Day 5 - Starting Review of Paper (Cohere's Research Scholar Program)
Abduselam,•cohere application
August 27th, 2025
Today gonna mostly focus on the Cohere application.
- Reading When Life Gives You Samples: The Benefits of Scaling up Inference Compute for Multilingual LLMs (opens in a new tab) (pulled from Cohere application):
- Initial thoughts: checked out the test dataset m-ArenaHard-v2.0 and it has me on edge because it is a machine translated dataset(although the claim is its SoTA inhouse models). The abstract establishes their techniques by mentioning improvements based on that dataset(I guess it's considered synthetic right?) but I’m curious and hopeful that they mention limitations(like compounding effect due to using machine translated models) or proofs(i.e. showing it's totally acceptable and there are established known effects of doing this, as in we know its impact on performance) regarding using a machine translated dataset. It’d be nice to see at least stats of the performance of the in-house MT models or evaluation results from a totally external test dataset in the paper.
- Didn’t know about the Command A (opens in a new tab) model but im surprised how its on-par with GPT-4o and DeepSeek-v3 while faster. Costs seem kinda expensive but idk the competitor prices off top of head tbh.
- This abstract gives me the idea of scaling up inference for other kinds of tasks, specifically MT. So like increasing number of MT samples (probs need to vary the seed or temp parameter so different values can be generated). TODO: research inference time compute scaling by sampling as a means of increasing performance for NMT systems and also research papers doing similar but for LLMs instead of NMT.
- When reading about this greedy vs sampling stuff (opens in a new tab), i wondered if another model could be trained purely for this stage of decoding (im remembering the NEAT model). Something like much much wider amount of sampling, anyway this is a TODO now to research. Update: ctrf+f for “Budget Size for Parallel Scaling” to find relevant references about using up to thousands of samples.
- TODO: research Best of N scoring, Minimum Bayes Risk, “specialized reward model”, min-p
- Table 1 was sorta hard to read/understand.
- Using any LLM as a judge (i understand its the standard for Arena) just doesn’t sit right with me. LLMs themselves have their own issues so how can it be considered as a judge, and be seriously considered in a paper. Maybe its already been proven. Update: lol its been proven.
- Didn’t really understand why they didn’t do other languages -> English.

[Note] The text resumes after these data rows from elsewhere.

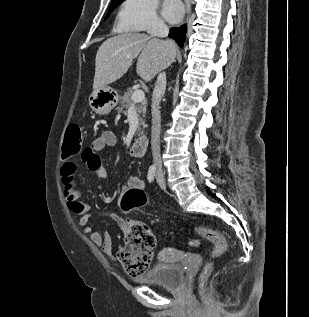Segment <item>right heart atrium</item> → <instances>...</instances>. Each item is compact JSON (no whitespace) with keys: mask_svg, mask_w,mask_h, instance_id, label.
Returning a JSON list of instances; mask_svg holds the SVG:
<instances>
[{"mask_svg":"<svg viewBox=\"0 0 309 317\" xmlns=\"http://www.w3.org/2000/svg\"><path fill=\"white\" fill-rule=\"evenodd\" d=\"M118 23L124 30L133 32H152L165 26L158 14L157 0H124Z\"/></svg>","mask_w":309,"mask_h":317,"instance_id":"obj_1","label":"right heart atrium"}]
</instances>
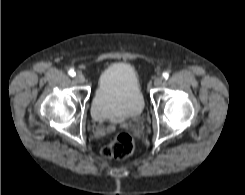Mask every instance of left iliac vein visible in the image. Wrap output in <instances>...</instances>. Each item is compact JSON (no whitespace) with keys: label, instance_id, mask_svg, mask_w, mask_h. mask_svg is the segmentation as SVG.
I'll list each match as a JSON object with an SVG mask.
<instances>
[{"label":"left iliac vein","instance_id":"obj_1","mask_svg":"<svg viewBox=\"0 0 245 195\" xmlns=\"http://www.w3.org/2000/svg\"><path fill=\"white\" fill-rule=\"evenodd\" d=\"M163 80H164L163 76L156 77L155 80H154V85L155 86H160L163 83Z\"/></svg>","mask_w":245,"mask_h":195}]
</instances>
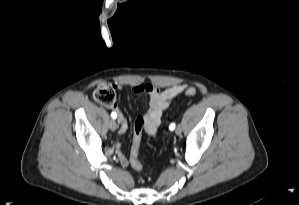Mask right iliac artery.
I'll return each instance as SVG.
<instances>
[{
    "mask_svg": "<svg viewBox=\"0 0 299 205\" xmlns=\"http://www.w3.org/2000/svg\"><path fill=\"white\" fill-rule=\"evenodd\" d=\"M111 117H112L113 119H116L117 114H116L115 112H112V113H111Z\"/></svg>",
    "mask_w": 299,
    "mask_h": 205,
    "instance_id": "obj_1",
    "label": "right iliac artery"
}]
</instances>
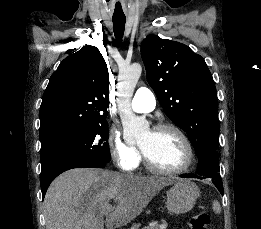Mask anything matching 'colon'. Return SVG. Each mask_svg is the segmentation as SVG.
I'll list each match as a JSON object with an SVG mask.
<instances>
[{"mask_svg": "<svg viewBox=\"0 0 261 229\" xmlns=\"http://www.w3.org/2000/svg\"><path fill=\"white\" fill-rule=\"evenodd\" d=\"M211 216L205 211H195L186 220L187 229H209Z\"/></svg>", "mask_w": 261, "mask_h": 229, "instance_id": "5ec220e1", "label": "colon"}]
</instances>
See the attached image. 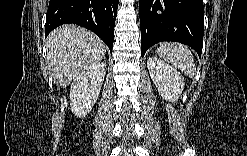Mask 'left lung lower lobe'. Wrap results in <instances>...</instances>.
<instances>
[{
	"label": "left lung lower lobe",
	"mask_w": 247,
	"mask_h": 156,
	"mask_svg": "<svg viewBox=\"0 0 247 156\" xmlns=\"http://www.w3.org/2000/svg\"><path fill=\"white\" fill-rule=\"evenodd\" d=\"M141 55L162 41H176L201 56L204 35L202 0H139Z\"/></svg>",
	"instance_id": "obj_1"
}]
</instances>
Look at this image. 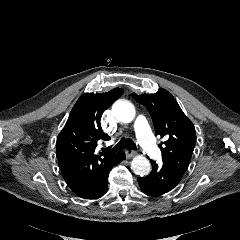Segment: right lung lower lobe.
Returning <instances> with one entry per match:
<instances>
[{"instance_id":"1","label":"right lung lower lobe","mask_w":240,"mask_h":240,"mask_svg":"<svg viewBox=\"0 0 240 240\" xmlns=\"http://www.w3.org/2000/svg\"><path fill=\"white\" fill-rule=\"evenodd\" d=\"M125 159V153L119 152L117 157L95 178V180L84 190L76 195L84 199H97L103 196L107 191L108 174L113 165L122 162Z\"/></svg>"}]
</instances>
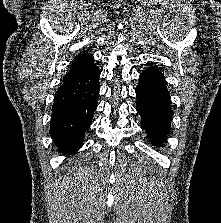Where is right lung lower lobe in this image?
Segmentation results:
<instances>
[{
    "label": "right lung lower lobe",
    "instance_id": "obj_1",
    "mask_svg": "<svg viewBox=\"0 0 221 223\" xmlns=\"http://www.w3.org/2000/svg\"><path fill=\"white\" fill-rule=\"evenodd\" d=\"M99 68L63 82L55 94L50 135L59 152L72 153L81 147L91 125L99 94Z\"/></svg>",
    "mask_w": 221,
    "mask_h": 223
}]
</instances>
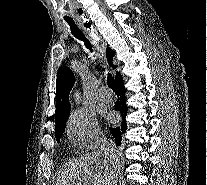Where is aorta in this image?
<instances>
[{
  "label": "aorta",
  "mask_w": 207,
  "mask_h": 185,
  "mask_svg": "<svg viewBox=\"0 0 207 185\" xmlns=\"http://www.w3.org/2000/svg\"><path fill=\"white\" fill-rule=\"evenodd\" d=\"M73 98H74L76 103H80L81 97H80V93L77 90L75 91V93L73 95Z\"/></svg>",
  "instance_id": "obj_1"
}]
</instances>
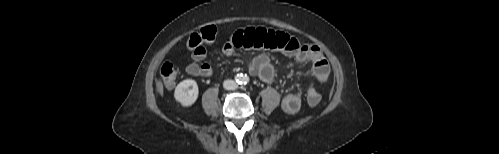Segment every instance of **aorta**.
Masks as SVG:
<instances>
[{
  "label": "aorta",
  "instance_id": "obj_1",
  "mask_svg": "<svg viewBox=\"0 0 499 154\" xmlns=\"http://www.w3.org/2000/svg\"><path fill=\"white\" fill-rule=\"evenodd\" d=\"M244 79H245V77H241V79H240V80H241V82H244Z\"/></svg>",
  "mask_w": 499,
  "mask_h": 154
}]
</instances>
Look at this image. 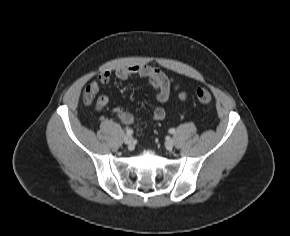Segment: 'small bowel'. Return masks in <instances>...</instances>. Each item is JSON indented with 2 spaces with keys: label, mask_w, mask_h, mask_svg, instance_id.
<instances>
[{
  "label": "small bowel",
  "mask_w": 290,
  "mask_h": 236,
  "mask_svg": "<svg viewBox=\"0 0 290 236\" xmlns=\"http://www.w3.org/2000/svg\"><path fill=\"white\" fill-rule=\"evenodd\" d=\"M112 75L113 73L109 70L100 73L97 78L87 86V89L92 90L96 96L100 85L108 84ZM114 76L118 81H125L133 76L147 79L156 91L155 100L157 105L154 107L152 118L155 121H160L165 118L166 111L163 105L170 100L173 86L172 80L164 72L149 65L134 64L118 68L115 70ZM179 99L184 101L186 99L185 93L181 92L179 94ZM108 103L109 98L107 96H98L95 102V110L101 112ZM114 113L124 124H131L133 122L132 114L123 108L118 107L114 109Z\"/></svg>",
  "instance_id": "c3829d8e"
}]
</instances>
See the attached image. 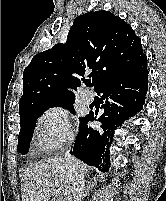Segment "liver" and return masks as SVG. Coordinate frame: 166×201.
Here are the masks:
<instances>
[{
  "label": "liver",
  "instance_id": "obj_1",
  "mask_svg": "<svg viewBox=\"0 0 166 201\" xmlns=\"http://www.w3.org/2000/svg\"><path fill=\"white\" fill-rule=\"evenodd\" d=\"M77 162L86 174L87 165ZM21 181L22 201H49L50 197H57V201H71L72 178L64 156H55L29 166L23 171ZM49 191H56L58 196Z\"/></svg>",
  "mask_w": 166,
  "mask_h": 201
}]
</instances>
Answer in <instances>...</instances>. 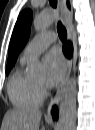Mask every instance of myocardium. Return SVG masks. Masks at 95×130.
<instances>
[{
	"mask_svg": "<svg viewBox=\"0 0 95 130\" xmlns=\"http://www.w3.org/2000/svg\"><path fill=\"white\" fill-rule=\"evenodd\" d=\"M36 84H37V86L39 87V89H40V91L42 93V84L41 83H36Z\"/></svg>",
	"mask_w": 95,
	"mask_h": 130,
	"instance_id": "myocardium-1",
	"label": "myocardium"
}]
</instances>
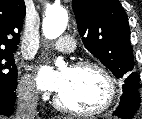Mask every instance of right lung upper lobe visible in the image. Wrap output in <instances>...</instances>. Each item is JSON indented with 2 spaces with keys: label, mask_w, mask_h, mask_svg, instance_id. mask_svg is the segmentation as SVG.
I'll use <instances>...</instances> for the list:
<instances>
[{
  "label": "right lung upper lobe",
  "mask_w": 142,
  "mask_h": 119,
  "mask_svg": "<svg viewBox=\"0 0 142 119\" xmlns=\"http://www.w3.org/2000/svg\"><path fill=\"white\" fill-rule=\"evenodd\" d=\"M24 0H0V50H16L25 17Z\"/></svg>",
  "instance_id": "right-lung-upper-lobe-1"
}]
</instances>
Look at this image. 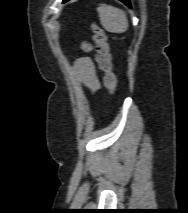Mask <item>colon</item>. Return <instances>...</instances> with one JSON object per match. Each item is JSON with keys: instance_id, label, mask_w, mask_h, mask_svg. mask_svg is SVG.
Returning a JSON list of instances; mask_svg holds the SVG:
<instances>
[{"instance_id": "obj_1", "label": "colon", "mask_w": 188, "mask_h": 213, "mask_svg": "<svg viewBox=\"0 0 188 213\" xmlns=\"http://www.w3.org/2000/svg\"><path fill=\"white\" fill-rule=\"evenodd\" d=\"M93 31V38L96 44V62L104 75L106 87L114 93L117 89V76L112 68L107 35L97 26L93 27Z\"/></svg>"}]
</instances>
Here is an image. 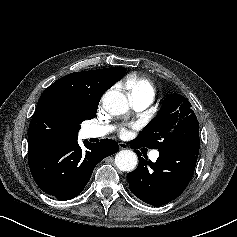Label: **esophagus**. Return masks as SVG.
<instances>
[{"label":"esophagus","instance_id":"obj_1","mask_svg":"<svg viewBox=\"0 0 237 237\" xmlns=\"http://www.w3.org/2000/svg\"><path fill=\"white\" fill-rule=\"evenodd\" d=\"M119 148H120L121 150H124V149H127L128 146H127L126 143H124V142H120V143H119Z\"/></svg>","mask_w":237,"mask_h":237}]
</instances>
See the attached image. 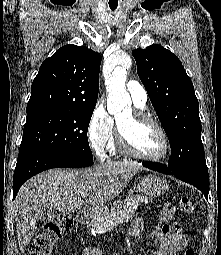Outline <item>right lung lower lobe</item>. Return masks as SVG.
<instances>
[{"mask_svg":"<svg viewBox=\"0 0 221 255\" xmlns=\"http://www.w3.org/2000/svg\"><path fill=\"white\" fill-rule=\"evenodd\" d=\"M93 160L62 155L58 153L24 150L19 152L13 178V195H17L22 184L44 170L58 167H87Z\"/></svg>","mask_w":221,"mask_h":255,"instance_id":"1","label":"right lung lower lobe"}]
</instances>
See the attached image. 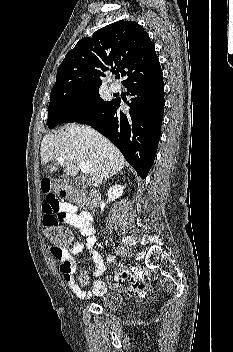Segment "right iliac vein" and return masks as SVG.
I'll return each instance as SVG.
<instances>
[{
    "instance_id": "1",
    "label": "right iliac vein",
    "mask_w": 233,
    "mask_h": 352,
    "mask_svg": "<svg viewBox=\"0 0 233 352\" xmlns=\"http://www.w3.org/2000/svg\"><path fill=\"white\" fill-rule=\"evenodd\" d=\"M114 251L116 254H118L122 257H132L133 256L132 251L124 246H116L114 248Z\"/></svg>"
}]
</instances>
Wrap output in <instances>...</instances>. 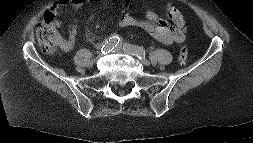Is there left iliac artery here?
I'll return each mask as SVG.
<instances>
[{"instance_id": "left-iliac-artery-1", "label": "left iliac artery", "mask_w": 253, "mask_h": 143, "mask_svg": "<svg viewBox=\"0 0 253 143\" xmlns=\"http://www.w3.org/2000/svg\"><path fill=\"white\" fill-rule=\"evenodd\" d=\"M127 45H130V44H125L124 47H126ZM132 49H133L132 55H135L139 59L145 58V50L143 48L132 45Z\"/></svg>"}]
</instances>
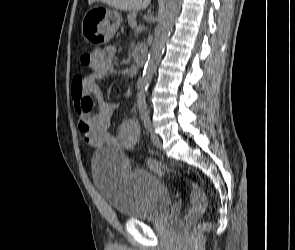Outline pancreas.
<instances>
[{
	"label": "pancreas",
	"mask_w": 295,
	"mask_h": 250,
	"mask_svg": "<svg viewBox=\"0 0 295 250\" xmlns=\"http://www.w3.org/2000/svg\"><path fill=\"white\" fill-rule=\"evenodd\" d=\"M137 17V13L136 12H130L128 15H127V18H128V22L129 24H131L132 22L135 21Z\"/></svg>",
	"instance_id": "1"
}]
</instances>
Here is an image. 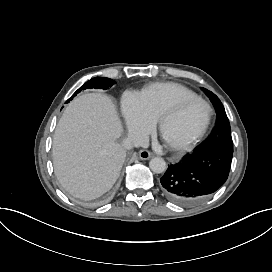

The paper said only evaluating English->other due to “complex target language generations” but that didnt really make sense to me.
- Interesting, in referenced paper Large Language Monkeys: Scaling Inference Compute with Repeated Sampling (opens in a new tab), seems that sampling large amounts follows scaling laws, so basically and typically steep performance improvements after first few samples but then diminishing returns after. The paper has some nice graphs.
- TODO: find out what does “utility metric and evaluation metric” mean.
- Ok it seems now that sampling goes hand in hand with selection, since you eventually need a reward model that “selects” the best response. The paper mentions an in-house multilingual reward model, i hope it specifies details about it later like about the in-house translate model.
- Small typo where “and” is written twice at end of page 10 and third paragraph page 2. Gonna end off day reading from conclusion to keep interest, then tmr start up again from section 2.
- I think i misunderstood multilingual to be inclusive of low-resource languages which based on the limitations section, see note there about languages of paper being high-resource languages. This sorta disappointed me as i was looking for whether this paper’s generalizations might apply to low-resource languages.